Accelerator and F# (II.): The Game of Life on GPU

Conway's Game of Life

In the previous article, I introduced the Microsoft Research Accelerator library. It allows us to write computations with arrays in C# and execute them in parallel on multi-core CPU or more interestingly, using GPU shaders. In the previous artcile, we've seen how Accelerator works and how it can be accessed from F#. In this article, we'll look at one more interesting F# demo - we'll implement the famous Conway's Game of Life [1] using Accelerator. We'll use a v2 version of Accelerator which has been announced just recently and is available from Microsoft Connect [2].

This article is the second one from a series about using Accelerator from F#. Today, we'll use Accelerator types directly from F# - this is the simplest possible approach and is very similar to the way you'd work with Accelerator in C#. However, we can use some nice F# features such as custom operators to make the code more readable. In the next article, we'll discuss a different approach - we'll look how to execute more "standard" F# code (that doesn't reference Accelerator explicitly) with Accelerator using F# quotations. The list of articles may change, but here is a list of articles that I'm currently planning to write:

Implementing the Game of Life

Game of Life Schema

The Game of Life is a zero-player game, which means that once we start it with some initial configuration, it will run without any other input. It runs on a square grid and looks like a cell or simple organism simulation. In each step, some of the organisms die and some new organisms appear, so we'll just need to calculate a new state of the grid. The game is truly amazing, because it has extremely simple set of rules, but can create fantastic and very complicated structures. In fact, it is Turing-complete, which (roughly) means that you could encode arbitrary computer program with its inputs as an initial configuration of the Game of Life and it would simulate the program. It would require some additional coding of inputs and outputs as well as an extremely large grid, but it is theoretically possible!

You can see the rules of the game visualized in the diagram above:

  • Green - When an existing cell (green in the middle) has three or two neighbours it survives to the next round
  • Red - When an existing cell has less than two neigbors it dies, because it is lonely (first red case), when it has more than three neighbors it dies of overcrowding (second red case)
  • Blue - Finally, a new cell is born in an empty grid location if there are exactly three neighbors.

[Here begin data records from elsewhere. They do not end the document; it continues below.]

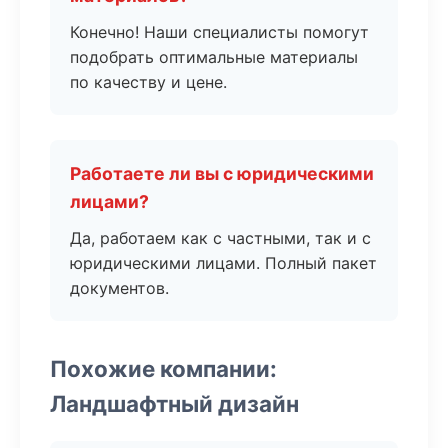
Конечно! Наши специалисты помогут
подобрать оптимальные материалы
по качеству и цене.
Работаете ли вы с юридическими
лицами?
Да, работаем как с частными, так и с
юридическими лицами. Полный пакет
документов.
Похожие компании:
Ландшафтный дизайн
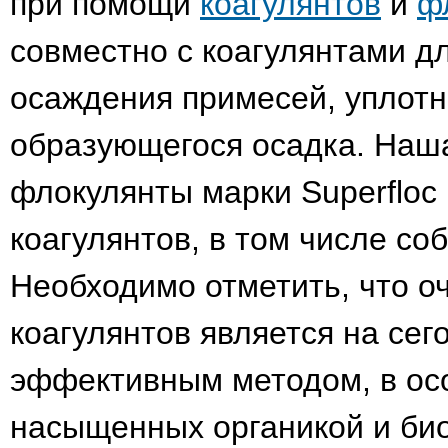
при помощи
коагулянтов
и
ф
совместно с коагулянтами д
осаждения примесей, уплотн
образующегося осадка. Наш
флокулянты марки Superfloc 
коагулянтов, в том числе с
Необходимо отметить, что о
коагулянтов является на се
эффективным методом, в осо
насыщенных органикой и би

As you can see, there are only three simple rules that drive the Game. Our implementation will simply need to calculate a new state of the grid based on the original one and for each element of the array, we'll check the three rules. However, before looking at the implementation, we'll write a couple of constants to configure the game and a few hlepers.

Getting ready

Our implementation allows us to specify the size of the grid (it has to be a square) and a size of the window. The visualization looks the best when the size of the window is a multiple of the grid size. Once we know the size, we'll initialize a couple of FloatParallelArray instances representing arrays of the specified size that contain constant values. We're using the FPA type alias from the previous article.

// Configuration of the game
let gridSize, formSize = 512, 512

// Initialization of constant 2D arrays
let shape = [| gridSize; gridSize; |]
let [zero; one; two; three] =
  [ for f in [0.0f; 1.0f; 2.0f; 3.0f] -> new FPA(f, shape) ]

The code uses a simple sequence expression that iterates over a list of constants stored as floats and yields a new FPA instance with the required size. Note that we're using a compact syntax of sequence expressions, because we only need to perfrom a projection. The result of the sequence expression is a list and we use pattern matching to decompose the list into individual elements. The compiler cannot verify at compile-time that the number of elements will match, so it will issue a warning. However, we know that the code is correct in this case, so we don't need to worry. You can also turn the warning off by adding #nowarn "25" to the beginning of the file.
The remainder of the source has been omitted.